Re: [PATCH] nvme: hwmon: provide temperature min and max values for each sensor

[Date Prev][Date Next][Thread Prev][Thread Next][Date Index][Thread Index]

 



On 11/10/19 6:17 AM, Akinobu Mita wrote:
According to the NVMe specification, the over temperature threshold and
under temperature threshold features shall be implemented for Composite
Temperature if a non-zero WCTEMP field value is reported in the Identify
Controller data structure.  The features are also implemented for all
implemented temperature sensors (i.e., all Temperature Sensor fields that
report a non-zero value).

This provides the over temperature threshold and under temperature
threshold for each sensor as temperature min and max values of hwmon
sysfs attributes.

The WCTEMP is already provided as a temperature max value for Composite
Temperature, but this change isn't incompatible.  Because the default
value of the over temperature threshold for Composite Temperature is
the WCTEMP.

This also provides alarm attributes for each temperature sensor.  But all
alarm conditions are same, because there is only a single bit in
Critical Warning field that indicates one of the temperature is outside of
a temperature threshold.


I think it would be more appropriate to report the alarm only for the
composite temperature, reason being that we don't really know which individual
sensor it is associated with.

Example output from the "sensors" command:

nvme-pci-0100
Adapter: PCI adapter
Composite:    +53.0 C  (low  = -273.0 C, high = +70.0 C)
                        (crit = +80.0 C)
Sensor 1:     +56.0 C  (low  = -273.0 C, high = +65262.0 C)
Sensor 2:     +51.0 C  (low  = -273.0 C, high = +65262.0 C)
Sensor 5:     +73.0 C  (low  = -273.0 C, high = +65262.0 C)
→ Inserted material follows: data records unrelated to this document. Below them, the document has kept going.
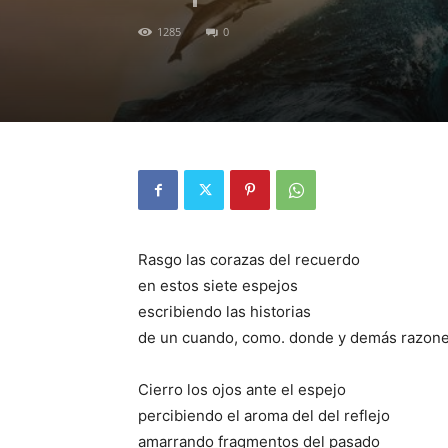
1285
0
Rasgo las corazas del recuerdo
en estos siete espejos
escribiendo las historias
de un cuando, como. donde y demás razon
Cierro los ojos ante el espejo
percibiendo el aroma del del reflejo
amarrando fragmentos del pasado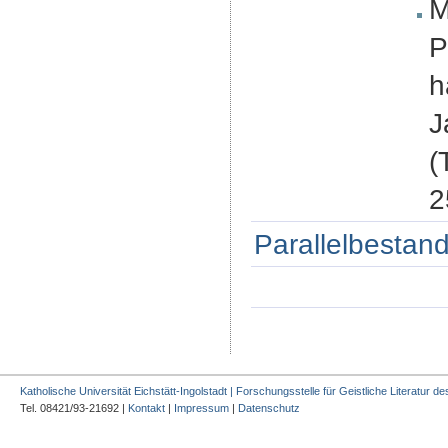
M
P
h
J
(
2
Parallelbestand
Katholische Universität Eichstätt-Ingolstadt | Forschungsstelle für Geistliche Literatur des
Tel. 08421/93-21692 |
Kontakt
|
Impressum
|
Datenschutz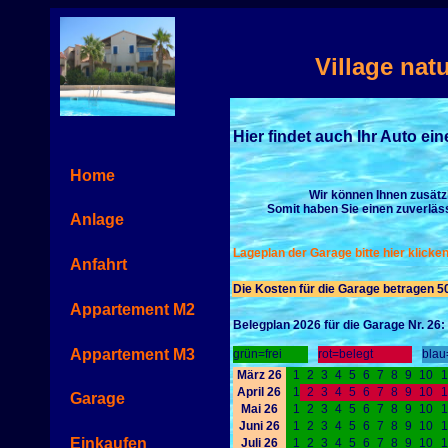
Village nat
Hier findet auch Ihr Auto ein
Home
Wir können Ihnen zusätz
Somit haben Sie einen zuverläs
Anlage
Lageplan der Garage bitte hier klicken
Anfahrt
Die Kosten für die Garage betragen 50
Appartement M2
Belegplan 2026 für die Garage Nr. 26:
Appartement M3
grün=frei
rot=belegt
blau=
März 26
1
2
3
4
5
6
7
8
9
10
1
April 26
1
2
3
4
5
6
7
8
9
10
1
Garage
Mai 26
1
2
3
4
5
6
7
8
9
10
1
Juni 26
1
2
3
4
5
6
7
8
9
10
1
Einkaufen
Juli 26
1
2
3
4
5
6
7
8
9
10
1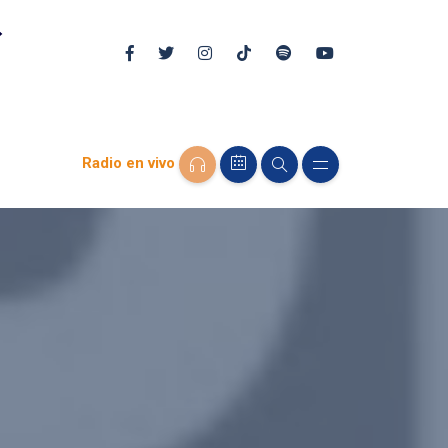
Radio en vivo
Have you tried writing the limits ? On my Intel NVME drive (SSDPEKKW512G7), writing
any minimum limit on the Composite temperature sensor results in a temperature
warning, and that warning is sticky until I reset the controller.
I don't see that problem on Samsung SSD 970 EVO 500GB; I have not yet tried others.
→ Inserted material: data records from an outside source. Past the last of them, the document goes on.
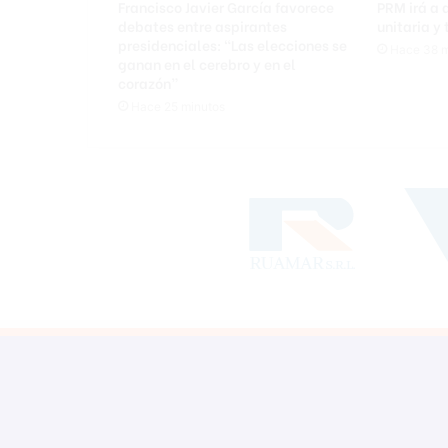
Francisco Javier García favorece
PRM irá a
o
debates entre aspirantes
unitaria y
s
presidenciales: “Las elecciones se
Hace 38 m
ganan en el cerebro y en el
y
corazón”
m
i
Hace 25 minutos
l
i
t
a
r
e
s
p
a
r
a
s
a
b
o
t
root@jupiter:/sys/class/hwmon/hwmon0# sensors nvme-pci-0100
nvme-pci-0100
Adapter: PCI adapter
Composite:    +30.0°C  (low  = -273.0°C, high = +70.0°C)
                       (crit = +80.0°C)

root@jupiter:/sys/class/hwmon/hwmon0# echo 0 > temp1_min
root@jupiter:/sys/class/hwmon/hwmon0# sensors nvme-pci-0100
nvme-pci-0100
Adapter: PCI adapter
Composite:    +30.0°C  (low  =  +0.0°C, high = +70.0°C)  ALARM
                       (crit = +80.0°C)

It doesn't seem to matter which temperature I write; writing -273000 has
the same result.

[This is actually why I didn't use the features commands; not that I had observed
 the problem, but I was concerned that problems like this would show up.]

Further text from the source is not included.